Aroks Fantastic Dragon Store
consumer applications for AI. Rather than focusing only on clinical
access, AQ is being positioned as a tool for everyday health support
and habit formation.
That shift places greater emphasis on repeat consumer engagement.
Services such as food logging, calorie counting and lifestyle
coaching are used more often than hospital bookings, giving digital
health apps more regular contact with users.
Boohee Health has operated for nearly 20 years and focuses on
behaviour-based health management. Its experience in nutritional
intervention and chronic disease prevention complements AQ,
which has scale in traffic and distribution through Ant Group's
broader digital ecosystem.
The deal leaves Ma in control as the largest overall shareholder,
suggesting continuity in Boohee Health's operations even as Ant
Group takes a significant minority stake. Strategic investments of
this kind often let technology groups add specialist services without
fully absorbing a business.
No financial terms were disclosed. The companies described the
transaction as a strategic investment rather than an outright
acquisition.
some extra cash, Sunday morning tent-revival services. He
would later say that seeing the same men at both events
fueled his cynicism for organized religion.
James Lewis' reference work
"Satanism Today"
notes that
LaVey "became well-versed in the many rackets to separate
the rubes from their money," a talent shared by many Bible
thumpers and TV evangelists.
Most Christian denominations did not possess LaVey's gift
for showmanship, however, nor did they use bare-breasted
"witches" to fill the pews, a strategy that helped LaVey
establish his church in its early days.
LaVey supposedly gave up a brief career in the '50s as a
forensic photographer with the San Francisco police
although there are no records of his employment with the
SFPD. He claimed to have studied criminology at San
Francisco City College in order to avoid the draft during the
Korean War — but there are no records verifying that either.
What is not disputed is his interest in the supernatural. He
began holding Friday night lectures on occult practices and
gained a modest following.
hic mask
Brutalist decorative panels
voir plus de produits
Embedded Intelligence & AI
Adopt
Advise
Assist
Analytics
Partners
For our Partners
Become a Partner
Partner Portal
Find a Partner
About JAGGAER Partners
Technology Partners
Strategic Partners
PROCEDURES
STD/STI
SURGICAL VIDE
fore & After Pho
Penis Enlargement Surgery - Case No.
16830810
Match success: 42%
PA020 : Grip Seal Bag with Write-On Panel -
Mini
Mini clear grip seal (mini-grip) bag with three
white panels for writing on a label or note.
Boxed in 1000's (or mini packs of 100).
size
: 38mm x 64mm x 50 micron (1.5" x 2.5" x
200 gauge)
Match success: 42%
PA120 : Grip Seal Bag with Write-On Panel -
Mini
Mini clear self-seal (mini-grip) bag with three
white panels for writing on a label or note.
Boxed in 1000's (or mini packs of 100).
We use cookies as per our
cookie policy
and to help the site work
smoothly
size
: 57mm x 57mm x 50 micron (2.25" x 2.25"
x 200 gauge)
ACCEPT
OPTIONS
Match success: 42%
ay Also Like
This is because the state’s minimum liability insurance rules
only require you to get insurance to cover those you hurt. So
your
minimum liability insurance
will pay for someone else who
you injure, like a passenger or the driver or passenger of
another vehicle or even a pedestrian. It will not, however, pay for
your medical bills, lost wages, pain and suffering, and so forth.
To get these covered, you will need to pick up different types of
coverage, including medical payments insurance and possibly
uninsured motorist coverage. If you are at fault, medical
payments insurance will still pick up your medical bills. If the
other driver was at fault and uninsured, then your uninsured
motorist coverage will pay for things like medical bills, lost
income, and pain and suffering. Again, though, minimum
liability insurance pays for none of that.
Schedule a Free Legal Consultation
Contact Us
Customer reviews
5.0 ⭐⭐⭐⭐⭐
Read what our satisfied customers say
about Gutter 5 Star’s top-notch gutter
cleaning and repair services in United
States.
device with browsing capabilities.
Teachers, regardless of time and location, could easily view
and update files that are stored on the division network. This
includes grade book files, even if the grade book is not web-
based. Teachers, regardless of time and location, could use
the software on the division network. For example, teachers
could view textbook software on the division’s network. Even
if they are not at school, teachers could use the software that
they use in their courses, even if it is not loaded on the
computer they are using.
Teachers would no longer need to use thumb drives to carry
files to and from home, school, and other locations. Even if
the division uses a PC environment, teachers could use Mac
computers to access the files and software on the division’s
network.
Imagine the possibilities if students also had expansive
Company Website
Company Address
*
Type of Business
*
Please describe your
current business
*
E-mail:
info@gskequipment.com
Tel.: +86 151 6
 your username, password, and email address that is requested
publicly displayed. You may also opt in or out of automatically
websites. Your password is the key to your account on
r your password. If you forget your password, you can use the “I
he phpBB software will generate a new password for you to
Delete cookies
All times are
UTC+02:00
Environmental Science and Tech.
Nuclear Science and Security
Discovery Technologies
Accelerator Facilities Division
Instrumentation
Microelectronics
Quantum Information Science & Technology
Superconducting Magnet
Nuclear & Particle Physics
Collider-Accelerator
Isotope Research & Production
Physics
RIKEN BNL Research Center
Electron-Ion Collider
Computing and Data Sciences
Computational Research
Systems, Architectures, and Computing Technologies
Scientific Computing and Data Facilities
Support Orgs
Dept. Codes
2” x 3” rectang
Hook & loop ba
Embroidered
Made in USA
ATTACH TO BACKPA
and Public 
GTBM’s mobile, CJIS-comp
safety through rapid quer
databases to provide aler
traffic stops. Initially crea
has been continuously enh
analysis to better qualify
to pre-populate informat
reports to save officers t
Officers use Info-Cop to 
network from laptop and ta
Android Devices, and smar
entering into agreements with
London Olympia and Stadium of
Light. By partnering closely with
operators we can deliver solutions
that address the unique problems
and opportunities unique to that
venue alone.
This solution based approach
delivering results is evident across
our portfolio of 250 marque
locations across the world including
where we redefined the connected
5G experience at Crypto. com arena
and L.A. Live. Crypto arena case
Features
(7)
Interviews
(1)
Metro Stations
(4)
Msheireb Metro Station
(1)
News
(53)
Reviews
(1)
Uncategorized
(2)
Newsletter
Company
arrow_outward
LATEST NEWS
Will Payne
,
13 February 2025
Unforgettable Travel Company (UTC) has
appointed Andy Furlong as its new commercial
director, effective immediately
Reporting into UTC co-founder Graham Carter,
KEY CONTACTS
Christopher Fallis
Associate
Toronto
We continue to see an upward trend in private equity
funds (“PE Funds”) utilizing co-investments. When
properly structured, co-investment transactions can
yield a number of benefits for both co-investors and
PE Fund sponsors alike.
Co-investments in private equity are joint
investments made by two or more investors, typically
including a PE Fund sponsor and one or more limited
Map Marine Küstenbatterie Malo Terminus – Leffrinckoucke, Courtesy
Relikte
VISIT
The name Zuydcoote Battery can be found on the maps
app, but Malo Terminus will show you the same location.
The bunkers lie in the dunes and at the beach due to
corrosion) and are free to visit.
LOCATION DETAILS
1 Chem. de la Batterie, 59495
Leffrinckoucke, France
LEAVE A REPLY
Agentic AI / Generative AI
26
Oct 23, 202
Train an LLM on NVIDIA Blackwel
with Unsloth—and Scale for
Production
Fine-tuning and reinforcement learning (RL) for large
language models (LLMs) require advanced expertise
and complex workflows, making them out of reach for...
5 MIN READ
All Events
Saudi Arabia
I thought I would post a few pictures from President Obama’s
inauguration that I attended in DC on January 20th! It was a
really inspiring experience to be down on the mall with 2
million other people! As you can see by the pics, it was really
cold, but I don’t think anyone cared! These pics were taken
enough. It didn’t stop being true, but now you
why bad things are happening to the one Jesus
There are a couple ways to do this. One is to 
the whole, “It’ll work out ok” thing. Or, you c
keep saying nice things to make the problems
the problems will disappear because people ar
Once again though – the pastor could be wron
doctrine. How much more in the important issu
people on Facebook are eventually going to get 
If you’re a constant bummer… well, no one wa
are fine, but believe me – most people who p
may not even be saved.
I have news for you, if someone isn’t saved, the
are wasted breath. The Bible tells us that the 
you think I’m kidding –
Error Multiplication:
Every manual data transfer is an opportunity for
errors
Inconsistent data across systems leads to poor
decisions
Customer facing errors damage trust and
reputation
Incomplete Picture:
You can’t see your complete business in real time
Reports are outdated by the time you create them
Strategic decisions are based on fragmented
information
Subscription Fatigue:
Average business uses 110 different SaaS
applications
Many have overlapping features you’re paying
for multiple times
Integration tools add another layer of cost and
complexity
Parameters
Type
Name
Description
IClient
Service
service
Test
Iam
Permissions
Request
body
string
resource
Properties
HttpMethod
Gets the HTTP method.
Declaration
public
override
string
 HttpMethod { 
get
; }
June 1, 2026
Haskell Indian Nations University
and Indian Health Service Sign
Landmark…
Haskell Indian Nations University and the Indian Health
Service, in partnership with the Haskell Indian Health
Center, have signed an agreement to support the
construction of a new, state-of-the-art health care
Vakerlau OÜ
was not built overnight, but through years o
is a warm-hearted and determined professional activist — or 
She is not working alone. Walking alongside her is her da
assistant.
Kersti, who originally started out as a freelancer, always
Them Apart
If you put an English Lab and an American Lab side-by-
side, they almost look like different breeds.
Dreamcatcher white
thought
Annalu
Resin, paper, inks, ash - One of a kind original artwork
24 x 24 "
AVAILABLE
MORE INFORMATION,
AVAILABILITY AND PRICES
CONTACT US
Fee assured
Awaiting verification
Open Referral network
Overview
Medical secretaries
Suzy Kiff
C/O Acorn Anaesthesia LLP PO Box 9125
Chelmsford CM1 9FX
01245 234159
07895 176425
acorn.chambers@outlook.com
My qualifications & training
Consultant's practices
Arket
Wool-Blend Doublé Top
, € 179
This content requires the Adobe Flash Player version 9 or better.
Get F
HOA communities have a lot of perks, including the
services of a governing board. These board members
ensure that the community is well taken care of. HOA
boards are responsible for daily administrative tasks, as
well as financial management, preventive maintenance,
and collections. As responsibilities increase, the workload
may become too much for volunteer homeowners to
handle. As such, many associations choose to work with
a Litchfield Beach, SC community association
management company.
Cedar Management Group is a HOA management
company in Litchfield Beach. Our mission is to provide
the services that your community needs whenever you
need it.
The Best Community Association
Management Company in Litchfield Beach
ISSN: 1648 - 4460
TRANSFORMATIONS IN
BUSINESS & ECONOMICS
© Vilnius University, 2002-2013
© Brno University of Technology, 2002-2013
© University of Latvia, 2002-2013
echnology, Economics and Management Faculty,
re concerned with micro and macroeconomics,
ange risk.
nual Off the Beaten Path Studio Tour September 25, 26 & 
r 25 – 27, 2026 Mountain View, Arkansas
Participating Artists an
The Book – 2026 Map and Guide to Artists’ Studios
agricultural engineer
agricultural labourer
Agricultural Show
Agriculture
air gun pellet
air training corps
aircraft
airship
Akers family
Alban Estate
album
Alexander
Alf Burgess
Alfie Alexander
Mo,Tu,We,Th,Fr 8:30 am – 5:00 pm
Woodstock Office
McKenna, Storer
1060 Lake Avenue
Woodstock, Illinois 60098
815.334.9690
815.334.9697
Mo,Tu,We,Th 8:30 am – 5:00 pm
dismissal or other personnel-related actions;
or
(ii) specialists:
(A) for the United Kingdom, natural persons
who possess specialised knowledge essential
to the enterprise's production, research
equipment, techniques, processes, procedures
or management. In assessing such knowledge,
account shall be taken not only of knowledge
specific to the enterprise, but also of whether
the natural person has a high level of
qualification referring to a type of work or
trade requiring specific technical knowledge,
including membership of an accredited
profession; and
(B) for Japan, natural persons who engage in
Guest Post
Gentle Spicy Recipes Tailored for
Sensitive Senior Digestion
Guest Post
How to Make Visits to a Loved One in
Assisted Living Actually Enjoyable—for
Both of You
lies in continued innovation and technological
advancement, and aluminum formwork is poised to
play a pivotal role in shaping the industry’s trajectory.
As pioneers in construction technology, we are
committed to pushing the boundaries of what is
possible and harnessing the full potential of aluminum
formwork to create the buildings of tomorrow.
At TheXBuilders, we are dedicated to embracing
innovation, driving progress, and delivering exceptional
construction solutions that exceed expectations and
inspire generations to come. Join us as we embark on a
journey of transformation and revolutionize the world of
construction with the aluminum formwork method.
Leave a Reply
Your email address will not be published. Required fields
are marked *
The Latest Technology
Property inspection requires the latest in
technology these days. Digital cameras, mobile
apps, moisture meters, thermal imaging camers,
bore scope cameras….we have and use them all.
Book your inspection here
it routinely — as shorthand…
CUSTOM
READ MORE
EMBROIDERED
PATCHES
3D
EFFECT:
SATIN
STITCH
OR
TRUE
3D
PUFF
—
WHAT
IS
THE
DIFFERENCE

### Work required:
Working from the material above, state how many lines contain "password"; give only the number.

### Answer space:
4